Understanding the Earth requires geoscientists to pull together a variety data to look for common patterns that represent an event in the rock record. One data set that is commonly used for hydrocarbon exploration in sedimentary rocks is the interpretation of log facies from wells. Log facies are generated by individual geoscientists as they manually interpret patterns of a gamma ray curve, which measures the vertical changes in radioactivity in a well. The gamma log patterns are the result of grain size changes in the rocks (i.e. mudstones are more radioactive than sandstones) and specific patterns in the gamma log can be interpreted as different events. For example, a bell shape pattern can be interpreted as a meandering river channel. After interpreting tens to hundreds of wells the geoscientist reviews all these patterns on a map to understand how the rocks were deposited (i.e. beach deposits). This map is used to predict the location of ideal reservoirs (i.e. porous rocks) that can hold hydrocarbons for Exploration companies to target.
The objective of this contest is as follows: Given an array of GR (Gamma-Ray) values, accurately predict the log facies type corresponding to each value.
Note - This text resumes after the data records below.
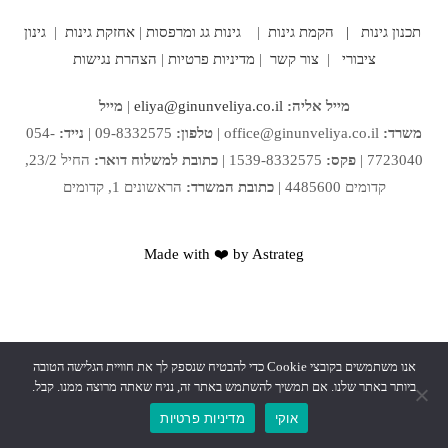
תכנון גינות |
הקמת גינות
|
גינות גג ומרפסות
|
אחזקת גינות
|
גינון
ציבורי
|
צור קשר
|
מדיניות פרטיות
|
הצהרת נגישות
מייל אליה:
eliya@ginunveliya.co.il
|
מייל
משרד:
office@ginunveliya.co.il
|
טלפון:
09-8332575 |
נייד:
054-
7723040 |
פקס:
1539-8332575 |
כתובת למשלוח דואר:
החיל 23/2,
קדומים 4485600 |
כתובת המשרד:
הראשונים 1, קדומים
Made with ❤️ by Astrateg
אנו משתמשים בקובצי Cookie כדי להבטיח שנספק לך את חוויית הגלישה הטובה
ביותר באתר שלנו. אם תמשיך להשתמש באתר זה, נניח שאתה מרוצה ממנו. קבל.
אוקי
מדיניות פרטיות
The data set consists of the following files:
-
Train:
-
well_id & row_id: columns uniquely identifying each row
-
GR: Gamma-Ray log values
-
label: Variable to be predicted
-
-
Test: test samples for prediction
-
Submission Format: The submission file format
-
Download raw data
-
Data cleansing and preprocessing --> Preprocessing pipeline
-
EDA
-
Feature Engineering (optional)
-
Build ML model (baseline)
-
Train and evaluate model
-
visualize and assess predictions
The Society for Sedimentary Geology (SEPM) has a more detailed description of the log facies interpretation workflow that this challenge represents and how geoscientists use this information to interpret the geologic past.